I've found it so hard to blog lately . I don't seem to have the right words that I'm happy with. I write. Then I delete. Write, then delete again. I'm no longer satisfied with what I write.
Today is no different. If anything, worse. As today I attended another funeral of a child with cancer. And I want to be able to write this blog and get it right. Say the right things, give it the right words. But all I can come up with is, sad. Today, Thursday. A sad day. A very sad day. Another funeral of a beautiful boy, from a beautiful family. So bloody sad.
I'm lost for words. I just don't know what more to say anymore. I wish I could find words powerful enough to truly explain how sad this is. How crap it is that another child I know has died of cancer. So damn sad. Truly gut wrenching. How truly awful it is to see another family crushed with grief.

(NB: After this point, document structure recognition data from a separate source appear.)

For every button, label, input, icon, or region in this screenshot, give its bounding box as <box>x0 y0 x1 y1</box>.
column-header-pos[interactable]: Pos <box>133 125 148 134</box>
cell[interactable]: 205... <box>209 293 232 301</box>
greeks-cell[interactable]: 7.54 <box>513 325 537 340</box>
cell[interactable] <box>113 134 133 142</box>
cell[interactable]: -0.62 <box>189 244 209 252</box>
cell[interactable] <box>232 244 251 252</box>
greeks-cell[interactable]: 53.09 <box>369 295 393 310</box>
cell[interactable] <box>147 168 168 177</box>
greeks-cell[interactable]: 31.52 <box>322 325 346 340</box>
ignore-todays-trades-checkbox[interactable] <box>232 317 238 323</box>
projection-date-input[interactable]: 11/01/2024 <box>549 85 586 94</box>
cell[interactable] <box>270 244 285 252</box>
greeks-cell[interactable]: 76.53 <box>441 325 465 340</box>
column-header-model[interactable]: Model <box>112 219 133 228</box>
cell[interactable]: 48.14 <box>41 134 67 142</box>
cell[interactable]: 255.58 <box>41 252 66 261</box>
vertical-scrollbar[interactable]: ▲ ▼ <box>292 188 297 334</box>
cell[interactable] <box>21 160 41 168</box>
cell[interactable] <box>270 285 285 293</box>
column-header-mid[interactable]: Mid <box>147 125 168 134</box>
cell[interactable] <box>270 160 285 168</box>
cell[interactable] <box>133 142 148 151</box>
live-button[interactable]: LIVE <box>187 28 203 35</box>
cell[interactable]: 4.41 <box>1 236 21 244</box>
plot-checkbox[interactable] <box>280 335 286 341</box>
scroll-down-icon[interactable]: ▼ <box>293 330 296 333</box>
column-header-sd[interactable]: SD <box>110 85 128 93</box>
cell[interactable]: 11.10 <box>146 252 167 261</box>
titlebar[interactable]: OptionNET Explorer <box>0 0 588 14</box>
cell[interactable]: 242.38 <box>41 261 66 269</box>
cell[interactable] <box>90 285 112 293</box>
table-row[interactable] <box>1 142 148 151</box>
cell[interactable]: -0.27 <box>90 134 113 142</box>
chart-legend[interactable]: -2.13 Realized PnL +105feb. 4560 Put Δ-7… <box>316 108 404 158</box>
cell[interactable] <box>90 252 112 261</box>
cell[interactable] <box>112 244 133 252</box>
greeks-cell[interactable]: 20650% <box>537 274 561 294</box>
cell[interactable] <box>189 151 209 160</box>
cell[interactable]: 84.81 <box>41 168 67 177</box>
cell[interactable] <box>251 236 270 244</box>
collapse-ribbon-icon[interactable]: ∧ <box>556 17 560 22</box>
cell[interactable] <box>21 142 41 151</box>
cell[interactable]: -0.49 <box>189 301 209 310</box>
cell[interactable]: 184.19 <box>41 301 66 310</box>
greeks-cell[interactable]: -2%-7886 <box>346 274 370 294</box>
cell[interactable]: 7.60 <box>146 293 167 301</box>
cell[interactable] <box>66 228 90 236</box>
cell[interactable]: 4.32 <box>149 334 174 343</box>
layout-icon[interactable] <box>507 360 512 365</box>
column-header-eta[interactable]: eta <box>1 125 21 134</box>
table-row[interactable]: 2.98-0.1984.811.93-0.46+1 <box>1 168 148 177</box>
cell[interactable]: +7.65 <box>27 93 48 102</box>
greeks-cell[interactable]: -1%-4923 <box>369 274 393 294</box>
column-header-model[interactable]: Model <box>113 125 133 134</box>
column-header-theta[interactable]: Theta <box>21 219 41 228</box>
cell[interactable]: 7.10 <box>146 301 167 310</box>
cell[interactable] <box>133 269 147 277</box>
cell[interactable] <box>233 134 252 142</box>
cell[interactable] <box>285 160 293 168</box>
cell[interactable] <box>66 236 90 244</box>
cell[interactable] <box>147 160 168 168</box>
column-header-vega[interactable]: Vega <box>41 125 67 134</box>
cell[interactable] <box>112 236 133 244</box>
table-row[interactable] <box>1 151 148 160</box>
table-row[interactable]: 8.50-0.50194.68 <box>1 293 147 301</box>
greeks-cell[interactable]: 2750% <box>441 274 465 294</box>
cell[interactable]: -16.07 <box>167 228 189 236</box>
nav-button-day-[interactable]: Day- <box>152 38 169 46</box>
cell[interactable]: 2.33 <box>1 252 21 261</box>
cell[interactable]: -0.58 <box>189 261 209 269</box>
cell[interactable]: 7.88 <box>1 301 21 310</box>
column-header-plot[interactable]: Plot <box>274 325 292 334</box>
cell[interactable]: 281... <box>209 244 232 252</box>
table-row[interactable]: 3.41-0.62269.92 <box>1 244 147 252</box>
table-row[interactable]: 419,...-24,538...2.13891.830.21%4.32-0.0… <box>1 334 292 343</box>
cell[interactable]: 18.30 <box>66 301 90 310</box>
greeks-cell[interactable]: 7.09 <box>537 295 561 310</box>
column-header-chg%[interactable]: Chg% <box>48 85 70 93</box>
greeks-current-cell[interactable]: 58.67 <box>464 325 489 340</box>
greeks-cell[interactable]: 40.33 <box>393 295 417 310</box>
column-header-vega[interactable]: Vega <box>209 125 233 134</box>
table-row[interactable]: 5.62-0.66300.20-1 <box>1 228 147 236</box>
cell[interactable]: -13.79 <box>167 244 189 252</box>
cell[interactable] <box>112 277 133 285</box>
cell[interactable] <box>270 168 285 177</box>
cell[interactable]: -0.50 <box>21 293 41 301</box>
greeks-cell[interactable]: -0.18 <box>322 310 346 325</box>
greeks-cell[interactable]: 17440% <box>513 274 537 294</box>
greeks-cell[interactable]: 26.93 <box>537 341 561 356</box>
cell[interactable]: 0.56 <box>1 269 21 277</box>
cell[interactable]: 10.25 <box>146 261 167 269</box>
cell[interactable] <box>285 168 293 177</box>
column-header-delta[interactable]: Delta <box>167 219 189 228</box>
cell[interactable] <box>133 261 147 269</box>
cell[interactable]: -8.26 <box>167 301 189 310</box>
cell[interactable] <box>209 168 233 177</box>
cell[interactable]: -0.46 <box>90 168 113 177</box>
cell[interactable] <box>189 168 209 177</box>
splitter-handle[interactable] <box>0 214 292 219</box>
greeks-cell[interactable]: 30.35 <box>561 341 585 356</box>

A family I know well. People I truly respect and adore. Kind people. Loving parents. Two of the nicest people I've ever met. Crushed.
I'm sorry. I'm so sorry for these parents. I know being sorry isn't enough. Not even close. Nothing could possibly ease their pain.
I'm scared. Truly scared beyond belief. So frightened of the future. Trying to live in the moment but knowing all the time that the future is there.
I don't know what more to say. What more can I say that I haven't already. Childhood cancer sux. Beyond words. There are no words. I hate it. I hate it that it hurts so many beautiful families. That their beautiful children have to suffer. I hate that my family is living this journey. That my son has faced such trauma, that he has suffered so much, and that his future is unknown. I hate it.
I'm so sad. Angry. Scared. Frustrated. Exhausted.